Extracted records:
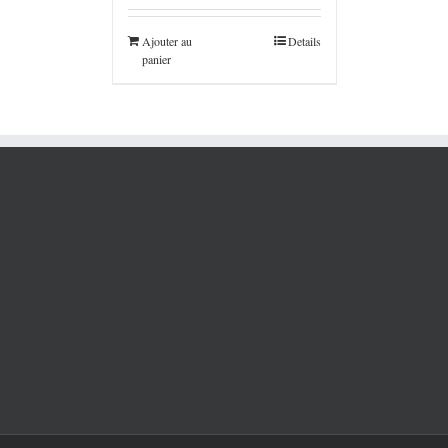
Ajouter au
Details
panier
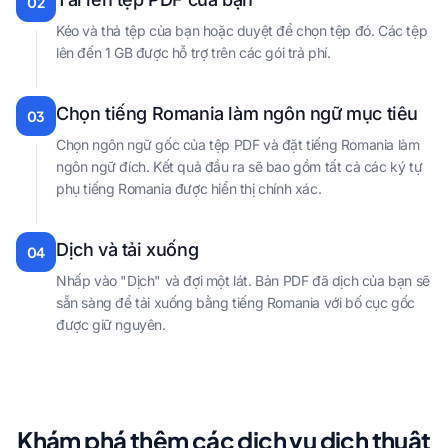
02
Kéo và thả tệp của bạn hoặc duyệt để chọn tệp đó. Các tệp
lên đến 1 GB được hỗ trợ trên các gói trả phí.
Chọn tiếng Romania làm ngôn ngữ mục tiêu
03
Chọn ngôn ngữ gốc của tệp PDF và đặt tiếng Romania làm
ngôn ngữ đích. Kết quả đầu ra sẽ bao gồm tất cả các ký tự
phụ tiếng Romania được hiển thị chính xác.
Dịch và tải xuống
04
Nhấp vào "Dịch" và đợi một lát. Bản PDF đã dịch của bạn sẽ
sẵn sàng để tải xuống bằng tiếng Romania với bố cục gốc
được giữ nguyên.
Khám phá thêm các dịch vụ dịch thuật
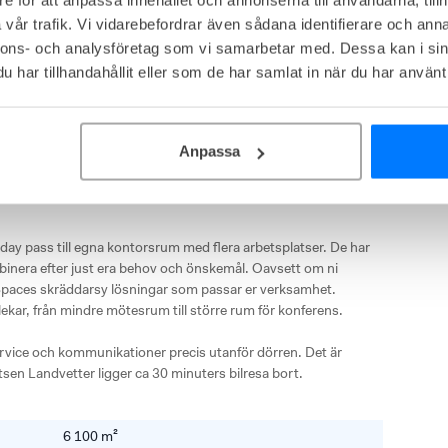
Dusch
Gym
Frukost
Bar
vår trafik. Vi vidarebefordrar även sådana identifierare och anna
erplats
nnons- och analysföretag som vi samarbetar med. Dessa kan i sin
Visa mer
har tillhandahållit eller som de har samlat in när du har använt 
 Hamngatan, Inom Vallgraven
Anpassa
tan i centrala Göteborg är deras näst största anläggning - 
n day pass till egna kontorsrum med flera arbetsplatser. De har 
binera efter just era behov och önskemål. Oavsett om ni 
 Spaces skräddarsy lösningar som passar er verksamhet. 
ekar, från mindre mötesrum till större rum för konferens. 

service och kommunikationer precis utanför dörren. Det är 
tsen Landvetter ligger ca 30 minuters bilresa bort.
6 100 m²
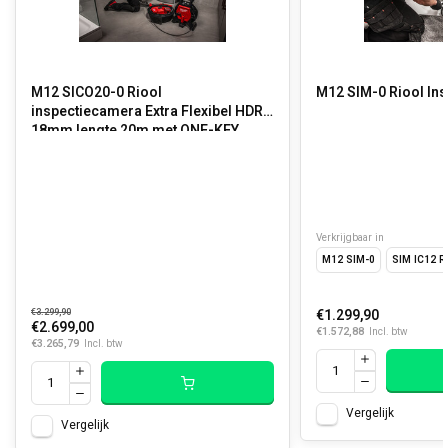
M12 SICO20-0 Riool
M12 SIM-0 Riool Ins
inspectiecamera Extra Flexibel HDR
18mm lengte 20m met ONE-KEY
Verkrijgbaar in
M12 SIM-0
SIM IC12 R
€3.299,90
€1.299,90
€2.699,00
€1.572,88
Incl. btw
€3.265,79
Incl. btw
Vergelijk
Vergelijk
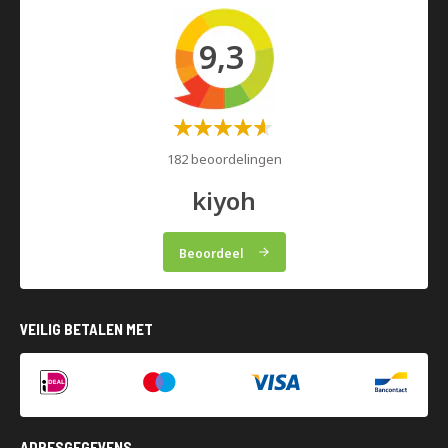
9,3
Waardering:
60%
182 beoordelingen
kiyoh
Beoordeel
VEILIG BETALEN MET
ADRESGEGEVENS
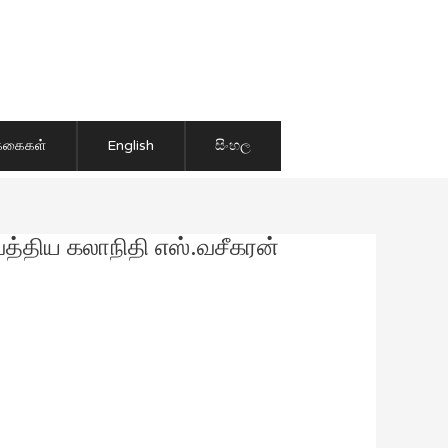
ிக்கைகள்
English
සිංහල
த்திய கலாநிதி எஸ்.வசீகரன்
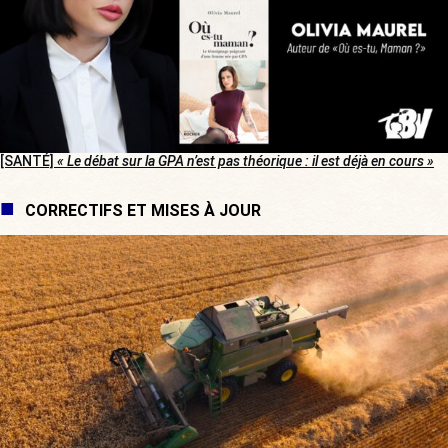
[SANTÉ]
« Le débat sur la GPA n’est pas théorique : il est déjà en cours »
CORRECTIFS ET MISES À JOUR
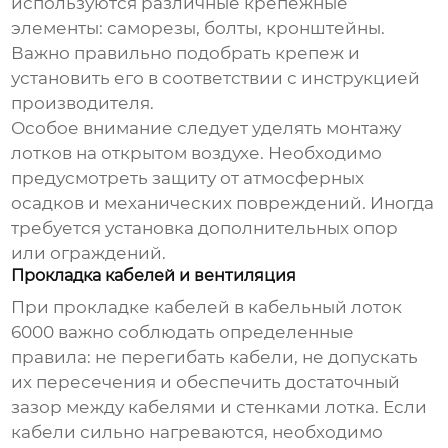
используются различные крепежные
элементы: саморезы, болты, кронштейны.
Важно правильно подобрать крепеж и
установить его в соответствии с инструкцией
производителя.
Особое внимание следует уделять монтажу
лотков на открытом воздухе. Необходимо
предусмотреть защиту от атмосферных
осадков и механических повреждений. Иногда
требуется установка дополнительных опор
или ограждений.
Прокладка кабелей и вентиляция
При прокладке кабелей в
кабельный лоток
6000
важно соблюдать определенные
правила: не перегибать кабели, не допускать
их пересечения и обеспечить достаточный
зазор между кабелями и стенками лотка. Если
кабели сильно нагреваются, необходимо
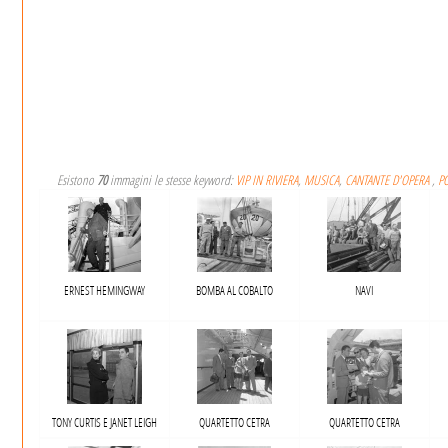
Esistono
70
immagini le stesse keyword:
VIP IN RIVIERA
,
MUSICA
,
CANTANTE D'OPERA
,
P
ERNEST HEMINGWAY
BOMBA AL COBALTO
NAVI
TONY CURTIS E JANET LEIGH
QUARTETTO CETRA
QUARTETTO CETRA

What is needed: Write the data out again word for word; leave the pictures behind.

Exercise output:
Ajouter au
Details
panier
02
Kéo và thả tệp của bạn hoặc duyệt để chọn tệp đó. Các tệp
lên đến 1 GB được hỗ trợ trên các gói trả phí.
Chọn tiếng Romania làm ngôn ngữ mục tiêu
03
Chọn ngôn ngữ gốc của tệp PDF và đặt tiếng Romania làm
ngôn ngữ đích. Kết quả đầu ra sẽ bao gồm tất cả các ký tự
phụ tiếng Romania được hiển thị chính xác.
Dịch và tải xuống
04
Nhấp vào "Dịch" và đợi một lát. Bản PDF đã dịch của bạn sẽ
sẵn sàng để tải xuống bằng tiếng Romania với bố cục gốc
được giữ nguyên.
Khám phá thêm các dịch vụ dịch thuật
Dusch
Gym
Frukost
Bar
vår trafik. Vi vidarebefordrar även sådana identifierare och anna
erplats
nnons- och analysföretag som vi samarbetar med. Dessa kan i sin
Visa mer
har tillhandahållit eller som de har samlat in när du har använt 
 Hamngatan, Inom Vallgraven
Anpassa
tan i centrala Göteborg är deras näst största anläggning - 
n day pass till egna kontorsrum med flera arbetsplatser. De har 
binera efter just era behov och önskemål. Oavsett om ni 
 Spaces skräddarsy lösningar som passar er verksamhet. 
ekar, från mindre mötesrum till större rum för konferens. 

service och kommunikationer precis utanför dörren. Det är 
tsen Landvetter ligger ca 30 minuters bilresa bort.
6 100 m²
M12 SICO20-0 Riool
M12 SIM-0 Riool Ins
inspectiecamera Extra Flexibel HDR
18mm lengte 20m met ONE-KEY
Verkrijgbaar in
M12 SIM-0
SIM IC12 R
€3.299,90
€1.299,90
€2.699,00
€1.572,88
Incl. btw
€3.265,79
Incl. btw
Vergelijk
Vergelijk
9,3
Waardering:
60%
182 beoordelingen
kiyoh
Beoordeel
VEILIG BETALEN MET
ADRESGEGEVENS
ிக்கைகள்
English
සිංහල
த்திய கலாநிதி எஸ்.வசீகரன்
[SANTÉ]
« Le débat sur la GPA n’est pas théorique : il est déjà en cours »
CORRECTIFS ET MISES À JOUR
используются различные крепежные
элементы: саморезы, болты, кронштейны.
Важно правильно подобрать крепеж и
установить его в соответствии с инструкцией
производителя.
Особое внимание следует уделять монтажу
лотков на открытом воздухе. Необходимо
предусмотреть защиту от атмосферных
осадков и механических повреждений. Иногда
требуется установка дополнительных опор
или ограждений.
Прокладка кабелей и вентиляция
При прокладке кабелей в
кабельный лоток
6000
важно соблюдать определенные
правила: не перегибать кабели, не допускать
их пересечения и обеспечить достаточный
зазор между кабелями и стенками лотка. Если
кабели сильно нагреваются, необходимо
Esistono
70
immagini le stesse keyword:
VIP IN RIVIERA
,
MUSICA
,
CANTANTE D'OPERA
,
P
ERNEST HEMINGWAY
BOMBA AL COBALTO
NAVI
TONY CURTIS E JANET LEIGH
QUARTETTO CETRA
QUARTETTO CETRA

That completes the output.